Newton County hunter kills four-bearded gobbler

Pelahatchie's Carl Wolfe killed this four-bearded gobbler on March 27 in Newton County.
Pelahatchie’s Carl Wolfe killed this four-bearded gobbler on March 27 in Newton County.

Carl Wolfe of Pelahatchie joined his friend and turkey hunting partner Greg Shoemaker on a low-key hunt in Newton County the last weekend in March hoping to hear a few turkeys and get away from the stress of everyday life too. The hunting partners are cousins and lifelong friends who attended school together as well. Things didn’t start out too well as they tried to locate a gobbler on the roost the first afternoon, but they didn’t hear a peep.

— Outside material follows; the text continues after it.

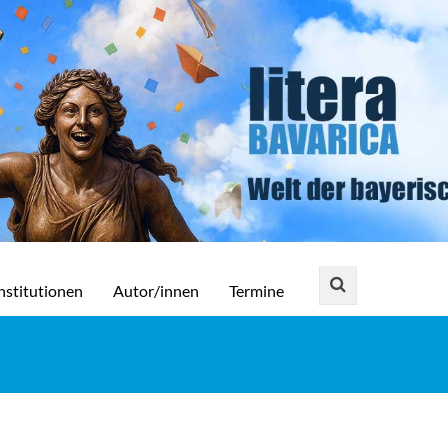
nstitutionen
Autor/innen
Termine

“We spent the day looking for a bird to hunt but didn’t hear a gobble from anything,” Wolfe said. “The next day it was more of the same as we never got on a bird during the morning or afternoon.”

Though Wolfe didn’t know it, things were soon to be looking up if he stayed with it.

“The next morning I made some coffee and got dressed and then went outside the camp house and heard one gobbling,” he said. “I started walking towards where I heard him and then all of a sudden, the birds were lighting up and going crazy.”

Wolfe sat down and listened and waited until one gobbled close by.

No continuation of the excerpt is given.